Exercise:
Give back exactly the lines from the one containing "Image attached. Segment" through the end of the records, including both, and no others.

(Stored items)

+++++

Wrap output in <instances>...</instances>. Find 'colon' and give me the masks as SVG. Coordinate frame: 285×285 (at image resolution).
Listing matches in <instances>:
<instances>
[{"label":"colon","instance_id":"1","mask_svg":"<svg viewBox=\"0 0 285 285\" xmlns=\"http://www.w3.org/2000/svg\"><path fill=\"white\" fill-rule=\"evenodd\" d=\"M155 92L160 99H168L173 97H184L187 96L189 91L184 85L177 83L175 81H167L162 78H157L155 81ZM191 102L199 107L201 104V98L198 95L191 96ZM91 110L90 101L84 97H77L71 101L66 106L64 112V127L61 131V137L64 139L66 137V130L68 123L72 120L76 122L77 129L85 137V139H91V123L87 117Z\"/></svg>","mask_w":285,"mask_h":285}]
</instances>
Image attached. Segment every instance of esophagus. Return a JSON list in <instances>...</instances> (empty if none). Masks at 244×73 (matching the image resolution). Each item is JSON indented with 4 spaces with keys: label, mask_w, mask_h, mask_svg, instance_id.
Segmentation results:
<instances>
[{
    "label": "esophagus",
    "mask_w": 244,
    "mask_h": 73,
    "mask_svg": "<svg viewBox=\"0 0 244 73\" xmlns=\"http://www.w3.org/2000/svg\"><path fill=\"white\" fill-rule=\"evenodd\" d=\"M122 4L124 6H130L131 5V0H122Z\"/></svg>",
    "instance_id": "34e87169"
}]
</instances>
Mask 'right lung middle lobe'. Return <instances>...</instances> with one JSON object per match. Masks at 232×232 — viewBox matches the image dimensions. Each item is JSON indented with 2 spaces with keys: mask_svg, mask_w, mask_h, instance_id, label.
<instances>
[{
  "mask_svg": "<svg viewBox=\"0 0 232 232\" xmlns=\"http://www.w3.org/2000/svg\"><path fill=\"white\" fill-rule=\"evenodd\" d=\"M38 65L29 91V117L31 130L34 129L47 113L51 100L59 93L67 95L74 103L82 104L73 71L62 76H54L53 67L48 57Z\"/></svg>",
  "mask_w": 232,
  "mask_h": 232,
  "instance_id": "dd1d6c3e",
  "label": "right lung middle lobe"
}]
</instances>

+++++

Problem solution:
Image attached. Segment every instance of esophagus. Return a JSON list in <instances>...</instances> (empty if none). Masks at 244×73 (matching the image resolution). Each item is JSON indented with 4 spaces with keys: label, mask_w, mask_h, mask_svg, instance_id.
Segmentation results:
<instances>
[{
    "label": "esophagus",
    "mask_w": 244,
    "mask_h": 73,
    "mask_svg": "<svg viewBox=\"0 0 244 73\" xmlns=\"http://www.w3.org/2000/svg\"><path fill=\"white\" fill-rule=\"evenodd\" d=\"M122 4L124 6H130L131 5V0H122Z\"/></svg>",
    "instance_id": "34e87169"
}]
</instances>
Mask 'right lung middle lobe'. Return <instances>...</instances> with one JSON object per match. Masks at 232×232 — viewBox matches the image dimensions. Each item is JSON indented with 2 spaces with keys: mask_svg, mask_w, mask_h, instance_id, label.
<instances>
[{
  "mask_svg": "<svg viewBox=\"0 0 232 232\" xmlns=\"http://www.w3.org/2000/svg\"><path fill=\"white\" fill-rule=\"evenodd\" d=\"M38 65L29 91V117L31 130L34 129L47 113L51 100L59 93L67 95L74 103L82 104L73 71L62 76H54L53 67L48 57Z\"/></svg>",
  "mask_w": 232,
  "mask_h": 232,
  "instance_id": "dd1d6c3e",
  "label": "right lung middle lobe"
}]
</instances>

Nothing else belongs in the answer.